Now in regard to the matters about which you wrote: “It is a good thing for a man not to touch a woman,”
2
but because of cases of immorality every man should have his own wife, and every woman her own husband.
3
The husband should fulfill his duty toward his wife, and likewise the wife toward her husband.
4
A wife does not have authority over her own body, but rather her husband, and similarly a husband does not have authority over his own body, but rather his wife.
5
Do not deprive each other, except perhaps by mutual consent for a time, to be free for prayer, but then return to one another, so that Satan may not tempt you through your lack of self-control.
6
This I say by way of concession, 4 however, not as a command.

I read this in Paul’s letter and I don’t get the sense that he is saying that a person can “just say no”, even by the grace of God.

Or is Paul making a concession the same way Moses was making a concession when he allowed divorce?

I am not an advocate for premarital sex. I think the ideal living out of life by a married couple would not involve contraception. I am certainly not suggesting that adultery is in any way an acceptable form of behavior.

I am suggesting that there are various patterns of sexual behavior that have different levels of (Potential) destructiveness to them. Celibacy is ideal. Monogamous married relationships wihout the use of contraception is next, perhaps equally “ideal” with the first. (The jury seems out on that) I would suggest that while married monogamous relationships with contraception are not ideal they are better than adulterous relationships. I would also suggest that while there are risks in premarital sex with one partner, there are greater risks with several partners.

Discussing the use of condoms or other forms of contraception does not require advocating them as harmless tools of family planning. By refusing to discuss them, the Indian government - with the support of the Catholic Church, is refusing to meet many people where they are at. I don’t really see the benefit of such an approach.

-Jim
 
I am suggesting that there are various patterns of sexual behavior that have different levels of (Potential) destructiveness to them. Celibacy is ideal. Monogamous married relationships wihout the use of contraception is next, perhaps equally “ideal” with the first. (The jury seems out on that) I would suggest that while married monogamous relationships with contraception are not ideal they are better than adulterous relationships. I would also suggest that while there are risks in premarital sex with one partner, there are greater risks with several partners.
Discussing the use of condoms or other forms of contraception does not require advocating them as harmless tools of family planning. By refusing to discuss them, the Indian government - with the support of the Catholic Church, is refusing to meet many people where they are at.

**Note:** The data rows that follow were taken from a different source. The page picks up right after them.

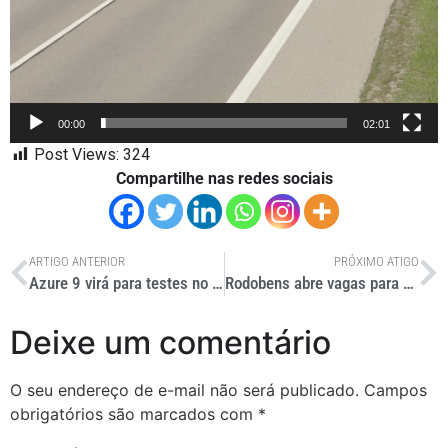
00:00
02:01
Post Views:
324
Compartilhe nas redes sociais
ARTIGO ANTERIOR
PRÓXIMO ATIGO
Azure 9 virá para testes no Brasil ainda em 2023
Rodobens abre vagas para projeto de capacitação gratuita
Deixe um comentário
O seu endereço de e-mail não será publicado.
Campos
obrigatórios são marcados com
*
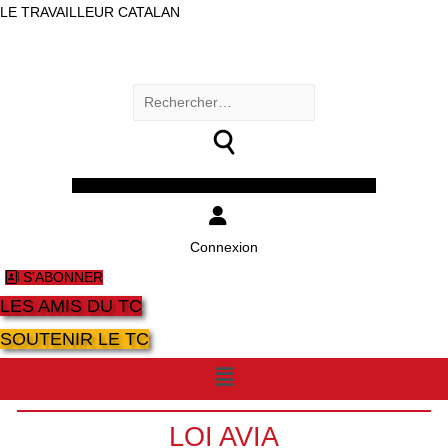
LE TRAVAILLEUR CATALAN
Rechercher :
Facebook
Twitter
Youtube
Instagram
Connexion
S'ABONNER
LES AMIS DU TC
SOUTENIR LE TC
Menu
LOI AVIA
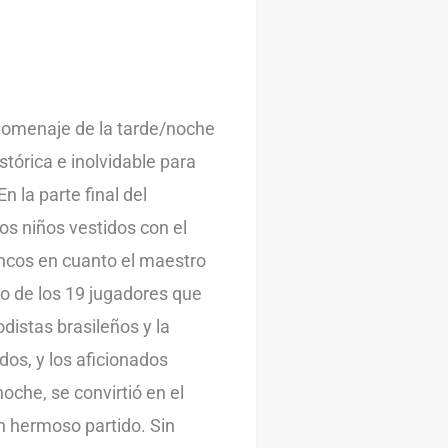
homenaje de la tarde/noche
tórica e inolvidable para
 la parte final del
s niños vestidos con el
ncos en cuanto el maestro
 de los 19 jugadores que
distas brasileños y la
os, y los aficionados
oche, se convirtió en el
 hermoso partido. Sin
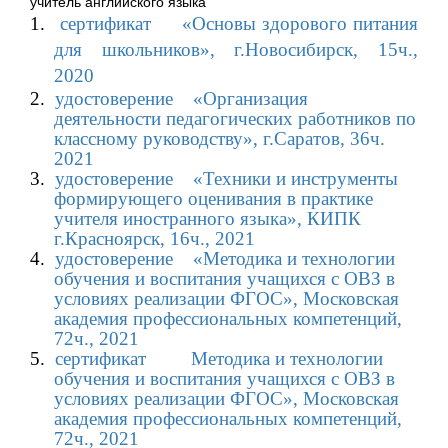
учитель английского языка
1.
сертификат
«Основы здорового питания
для школьников», г.Новосибирск, 15ч.,
2020
2.
удостоверение
«Организация
деятельности педагогических работников по
классному руководству», г.Саратов, 36ч.
2021
3.
удостоверение
«Техники и инструменты
формирующего оценивания в практике
учителя иностранного языка», КИПК
г.Красноярск, 16ч., 2021
4.
удостоверение
«Методика и технологии
обучения и воспитания учащихся с ОВЗ в
условиях реализации ФГОС», Московская
академия профессиональных компетенций,
72ч., 2021
5.
сертификат
Методика и технологии
обучения и воспитания учащихся с ОВЗ в
условиях реализации ФГОС», Московская
академия профессиональных компетенций,
72ч., 2021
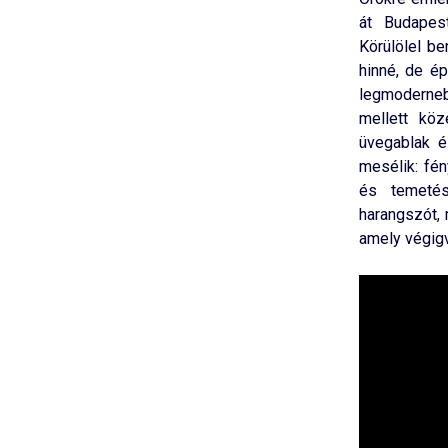
át Budapes
Körülölel be
hinné, de é
legmoderneb
mellett köz
üvegablak é
mesélik: fén
és temetés
harangszót, 
amely végigv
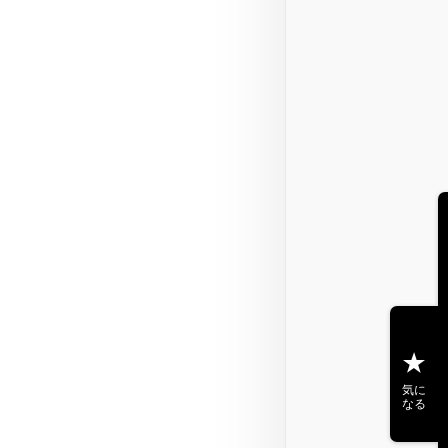
気に
なる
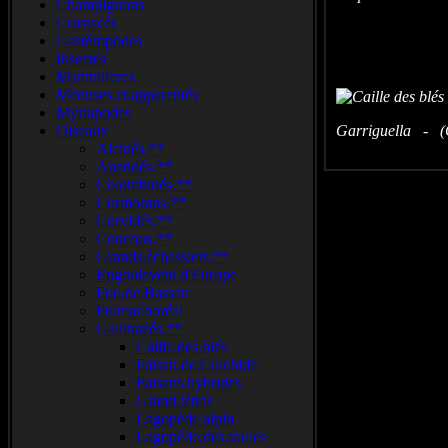
Champignons
Crustacés
Gastéropodes
Insectes
Mammiferes
Méduses.et.apparentés
Myriapodes
Oiseaux
Garriguella - (
Alcidés.**
Anatidés.**
Colombidés.**
Cormorans.**
Corvidés.**
Coucous.**
Grands.échassiers.**
Engoulevent.d'Europe
Fou.de.Bassan
Fulmar.boréal
Gallinacés.**
Caille.des.blés
Faisan.de.Colchide
Faisans.hybrides
Grand.tétras
Lagopède alpin
Lagopède.des.saules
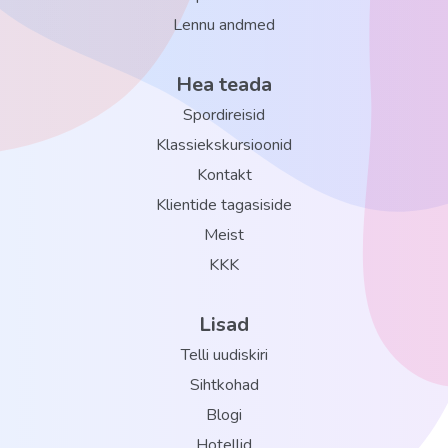
Lennu andmed
Hea teada
Spordireisid
Klassiekskursioonid
Kontakt
Klientide tagasiside
Meist
KKK
Lisad
Telli uudiskiri
Sihtkohad
Blogi
Hotellid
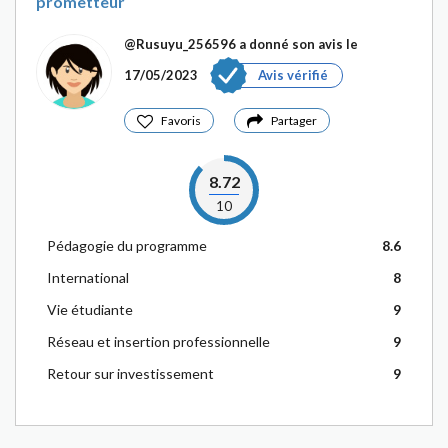
prometteur
@Rusuyu_256596
a donné son avis le
17/05/2023
Avis vérifié
Favoris
Partager
8.72
10
Pédagogie du programme
8.6
International
8
Vie étudiante
9
Réseau et insertion professionnelle
9
Retour sur investissement
9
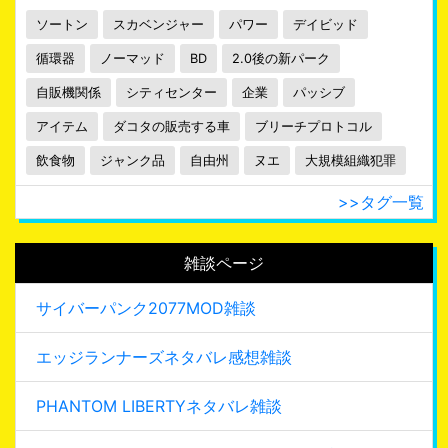
ソートン
スカベンジャー
パワー
デイビッド
循環器
ノーマッド
BD
2.0後の新パーク
自販機関係
シティセンター
企業
パッシブ
アイテム
ダコタの販売する車
ブリーチプロトコル
飲食物
ジャンク品
自由州
ヌエ
大規模組織犯罪
>>タグ一覧
雑談ページ
サイバーパンク2077MOD雑談
エッジランナーズネタバレ感想雑談
PHANTOM LIBERTYネタバレ雑談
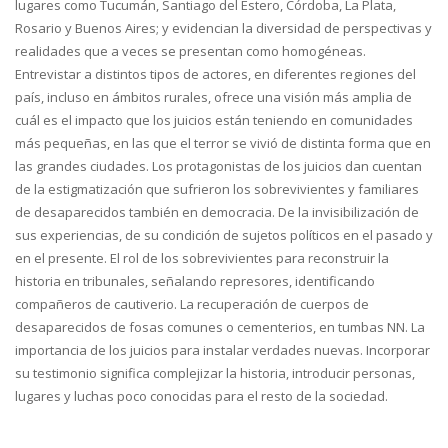
lugares como Tucumán, Santiago del Estero, Córdoba, La Plata,
Rosario y Buenos Aires; y evidencian la diversidad de perspectivas y
realidades que a veces se presentan como homogéneas.
Entrevistar a distintos tipos de actores, en diferentes regiones del
país, incluso en ámbitos rurales, ofrece una visión más amplia de
cuál es el impacto que los juicios están teniendo en comunidades
más pequeñas, en las que el terror se vivió de distinta forma que en
las grandes ciudades. Los protagonistas de los juicios dan cuentan
de la estigmatización que sufrieron los sobrevivientes y familiares
de desaparecidos también en democracia. De la invisibilización de
sus experiencias, de su condición de sujetos políticos en el pasado y
en el presente. El rol de los sobrevivientes para reconstruir la
historia en tribunales, señalando represores, identificando
compañeros de cautiverio. La recuperación de cuerpos de
desaparecidos de fosas comunes o cementerios, en tumbas NN. La
importancia de los juicios para instalar verdades nuevas. Incorporar
su testimonio significa complejizar la historia, introducir personas,
lugares y luchas poco conocidas para el resto de la sociedad.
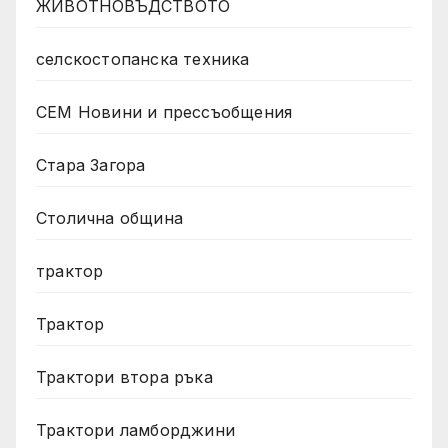
ЖИВОТНОВЪДСТВОТО
селскостопанска техника
СЕМ Новини и прессъобщения
Стара Загора
Столична община
трактор
Трактор
Трактори втора ръка
Трактори ламборджини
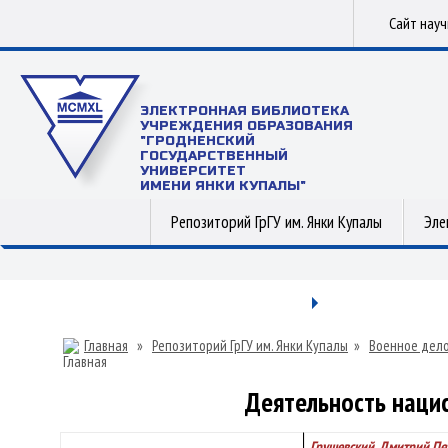
Сайт нау
ЭЛЕКТРОННАЯ БИБЛИОТЕКА
УЧРЕЖДЕНИЯ ОБРАЗОВАНИЯ
"ГРОДНЕНСКИЙ
ГОСУДАРСТВЕННЫЙ
УНИВЕРСИТЕТ
ИМЕНИ ЯНКИ КУПАЛЫ"
Репозиторий ГрГУ им. Янки Купалы
Эле
Главная
»
Репозиторий ГрГУ им. Янки Купалы
»
Военное дел
Деятельность нацис
Грушевский, Дмитрий Пе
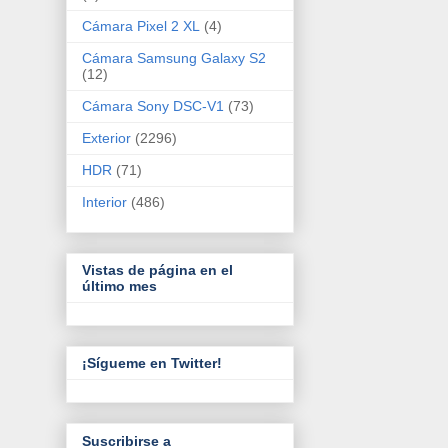
Cámara Pixel 2 XL
(4)
Cámara Samsung Galaxy S2
(12)
Cámara Sony DSC-V1
(73)
Exterior
(2296)
HDR
(71)
Interior
(486)
Vistas de página en el
último mes
¡Sígueme en Twitter!
Suscribirse a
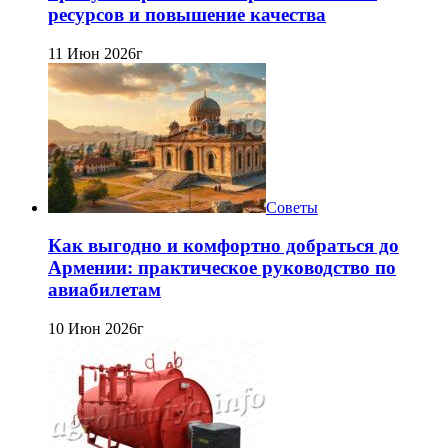
ресурсов и повышение качества
11 Июн 2026г
Советы
Как выгодно и комфортно добраться до
Армении: практическое руководство по
авиабилетам
10 Июн 2026г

I don’t really see the benefit of such an approach.
forgive me, i’m not sure i understand you
could you clarify what you mean by
Discussing the use of condoms or other forms of contraception does not require advocating them as harmless tools of family planning.
also, i thought it was pretty clear that the indian government is all in favour of contraception and the church, which is supposed to be against it, is keeping silent, even to its own flock. so, i don’t understand this either:
By refusing to discuss them, the Indian government - with the support of the Catholic Church, is refusing to meet many people where they are at. I don’t really see the benefit of such an approach.